The Nordic Baltic Eight (NB8) Foreign Ministers met on 4 September in Vilnius to discuss prospects of the closer partnership and the results of the joint activities.
“This year marks twenty years of the Nordic-Baltic cooperation. During those years we were not only close friends, but we were pooling together different expertise and experience to address regional and global challenges. This year we have paid a lot of attention to the situation in Eastern Partnership countries and in the Southern neighbourhood of the EU. We have strengthened joint activities in development cooperation and were promoting gender equality, continued to work collaboratively towards a common vision of cyber security, started nuclear safety cooperation. Furthermore, we are working together to help Ukraine and Moldova to reform their defence sectors,” Lithuanian Minister of Foreign Affairs Audronius Ažubalis said.
The Lithuanian Foreign Minister stressed that even though the NB8 was a region of stability and peace, it was also a part of broader regional and global contexts.
“We have discussed Eastern Partnership, Middle East, challenges in the Euro zone, the cooperation in the United Nations, NATO and EU missions, and security cooperation,” the head of the Lithuanian diplomacy said.
According to the Minister, the Nordic and Baltic countries have reiterated their determination to support and promote integration efforts of Eastern Partnership countries. “We need to demonstrate to democratic political forces in the Eastern neighbourhood that we strongly support their Euro-Atlantic vision. The fact that the situation in the Southern neighbourhood of the EU is extremely tense does not mean that Eastern partnership can be neglected in terms of political or financial engagement. The international community will be judged by future generations by the way it manages to address this very difficult situation in both Southern and Eastern neighbourhoods at the same time,” Ažubalis said.
The Ministers also discussed recent problems in the relations between Armenia and Azerbaijan. “We support the concern raised by the EU regarding the situation, which resulted from actions taken by the government of Azerbaijan in relation to Ramil Safarov. Our primary interest is stability in the South Caucasus region. Therefore, we hope that the countries will find a way out of the situation based on the generally recognized norms of international law,” Minister Ažubalis stressed.
Minister Ažubalis emphasized a comprehensive, integrated Nordic-Baltic approach in dealing with the problems in the Euro zone. “We share the opinion that the solution to the challenges lies in three principles: firstly, growth and fiscal discipline are inseparable; secondly, growth must focus on productivity and innovation; thirdly, EU single market potential must be fully used to foster growth,” the Lithuanian Foreign Minister said.

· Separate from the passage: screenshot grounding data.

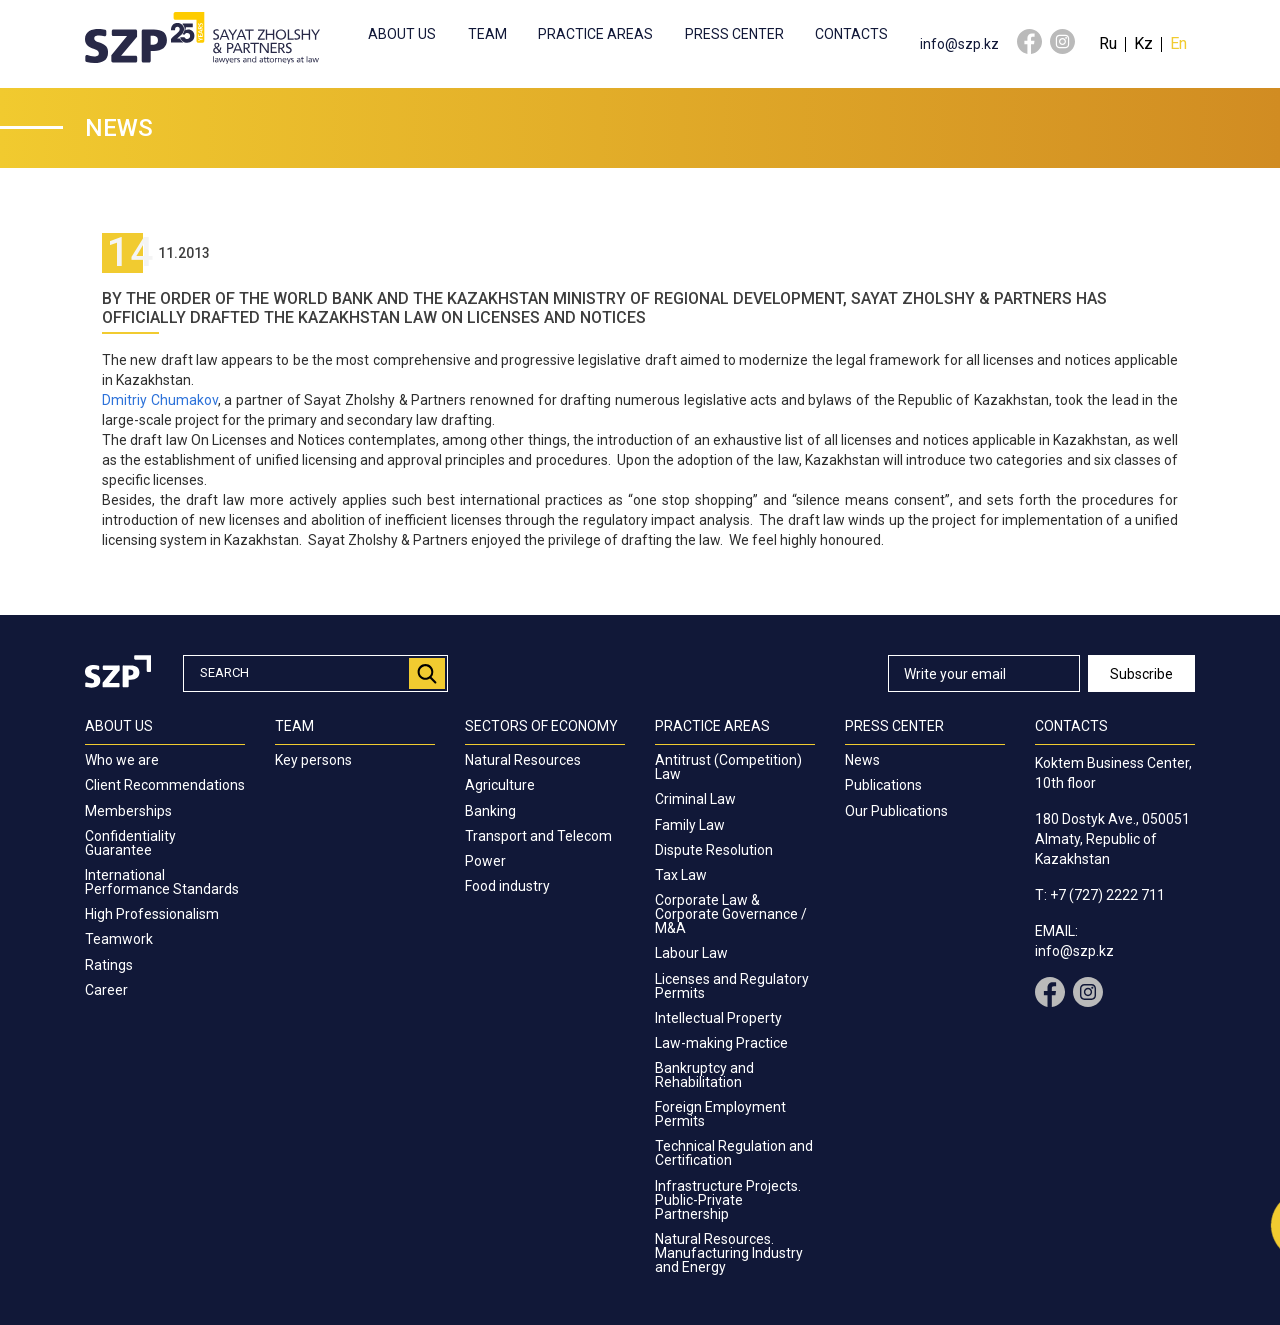 The width and height of the screenshot is (1280, 1325). I want to click on Key persons, so click(313, 760).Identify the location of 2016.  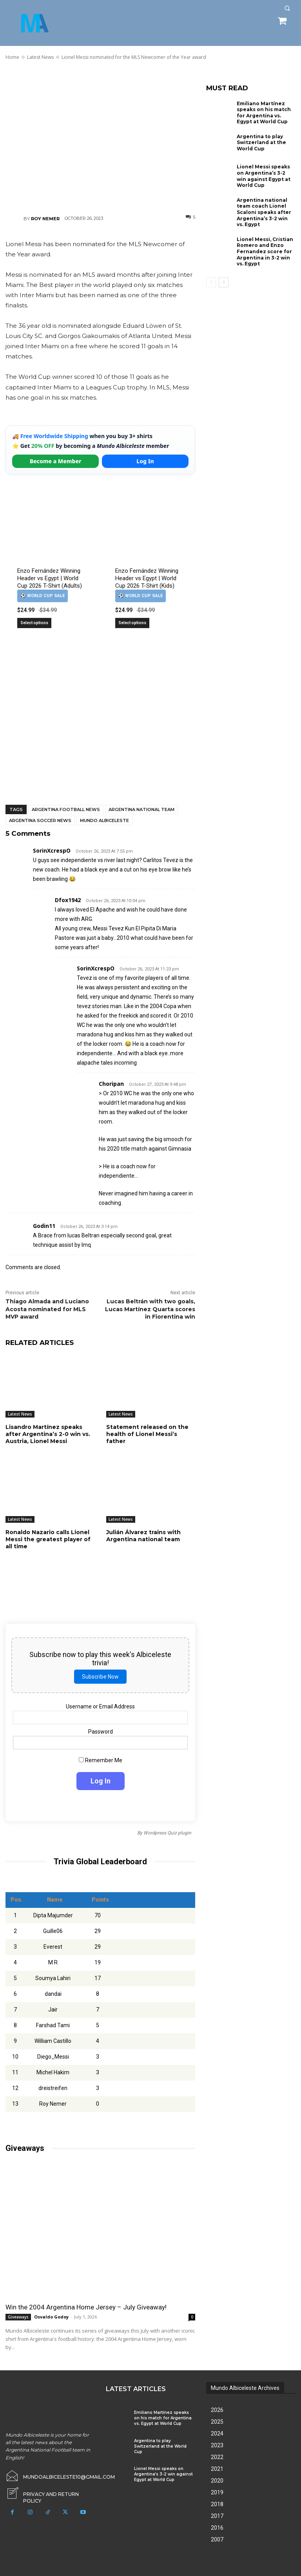
(217, 2528).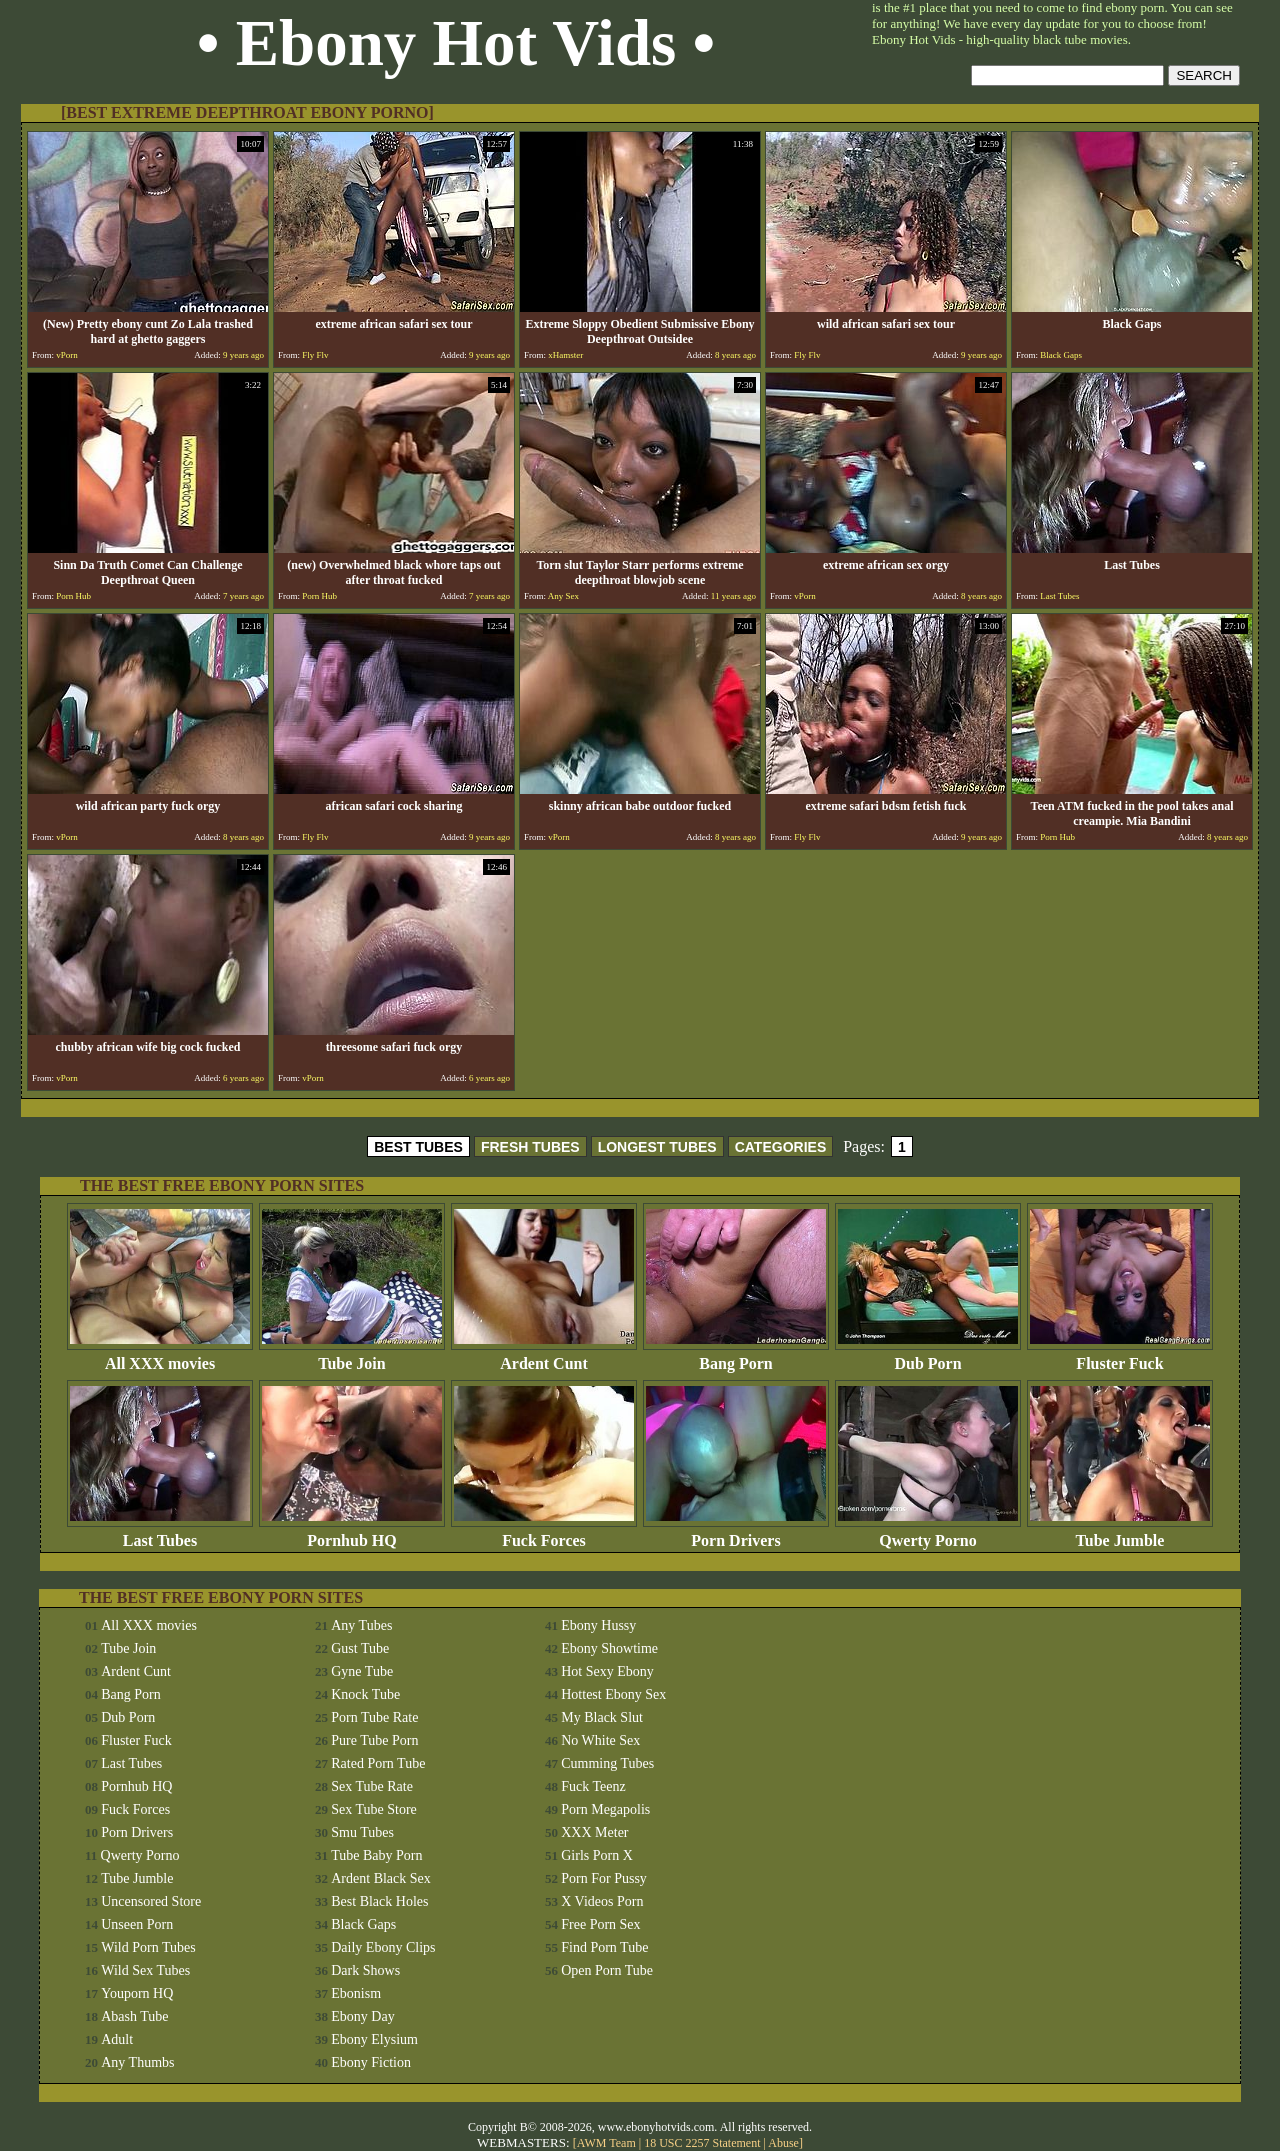  What do you see at coordinates (702, 2143) in the screenshot?
I see `18 USC 2257 Statement` at bounding box center [702, 2143].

Lithuania’s interim report on the NB8 activities, which reviews the recent key achievements of the Nordic-Baltic cooperation, was presented to the Ministers.
In 2012, the Nordic and Baltic countries implemented a number of measures, aimed at developing closer relations in the region. NB8 diplomatic representations’ data base was created to promote diplomatic exchange. As a result some countries already share their diplomatic premises with each other. Diplomats of the region visited Moldova together, where they reiterated support for the country’s EU integration aspirations.
This year Lithuania initiated a comprehensive presentation of the region on the internet and launched Foreign Ministry’s website, dedicated to the NB8 cooperation. In June, the international conference on gender equality was organised by Nordic, Baltic and other countries in Vilnius.
This year saw preparatory work for the joint Nordic and Baltic nuclear safety exercise, which will take place in Finland in 2013. Cyber security and digital marketing experts from eight countries established contacts.
This October the conference on democracy and development cooperation in Vilnius will also bring together Nordic and Baltic Ministers responsible for development cooperation.
The Nordic Baltic Eight is an informal cooperation mechanism established by five Nordic countries and three Baltic States in 1992. The Nordic-Baltic Foreign Ministers’ meeting is held annually in the country that coordinates the NB8 cooperation. The last ministerial meeting was held in Helsinki. In 2013, the event will take place in Sweden, as the country will take over the helm from Lithuania.